Second, each layer is used to be the input of the prediction layer for probing their prediction performance. As seen from Fig. 6, the prediction performance is poor with only 75% accuracy at lower layers. As the neural network layers become deep, from the first layer to the seventh layer, the prediction accuracy of the model increases rapidly. The performance difference between the two layers is about 1%. When the number of network layers reaches the seventh layer, the accuracy improvement of model prediction in the middle layer slows down.

It can be seen that the accuracy trends of different layer connection schemes on the SNLI, Hard SNLI, and Easy SNLI datasets are the same. In other words, as the number of layers increases, the accuracy of the model maintains a consistent upward trend. Since the difficulty of the test set in the Hard SNLI dataset is greater than that of the Easy SNLI dataset, it is more obvious in the upward trend of accuracy, highlighting the differences in the information captured by each encoding layer. This shows that the fusion of differential sentence encoding can capture richer and more extensive semantic information, which proves the effectiveness of our study of multi-layer language information for natural language reasoning tasks.

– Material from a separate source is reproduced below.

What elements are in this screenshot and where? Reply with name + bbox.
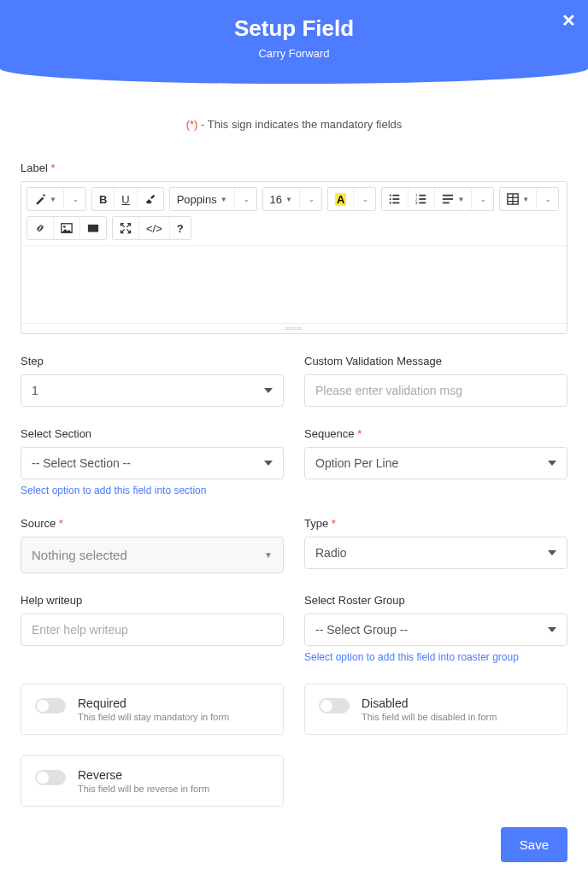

In summary, the ablation study shows that the performance and impact of each layer of the model on the prediction results are different. As the number of layers of the layer-based language model increases, the model may lose the phrase features and syntactic features captured by the lower and middle layers, resulting in the incorrect prediction of examples that rely more on these two features. The experimental results show that our NLI model with the multi-layer connection mechanism introduced in this paper can alleviate the problem that the information captured by lower layers is lost as the number of network layers goes larger. In addition, it also shows that the multi-layer attention-connected NLI model captures different information and contributes to the results differently.

6 Conclusion and Future Work

This paper focuses on interpreting NLI tasks with linguistic feature relation by adding a multi-layer connection mechanism. Our empirical study shows that linguistic feature relations can help NLI models interpret the prediction process in a way that humans explain. Conducted on the SNLI dataset, experimental results show that can multi-layer attention-based NLI model can make greater interpretability with 92.2% accuracy. In future work, we will increase the number of samples to further validate the linguistic structure in sentence pairs. Furthermore, for the linguistic feature relation captured by the lower, middle, and higher layers, we will try to make predictions via layer-wise prompt-based training.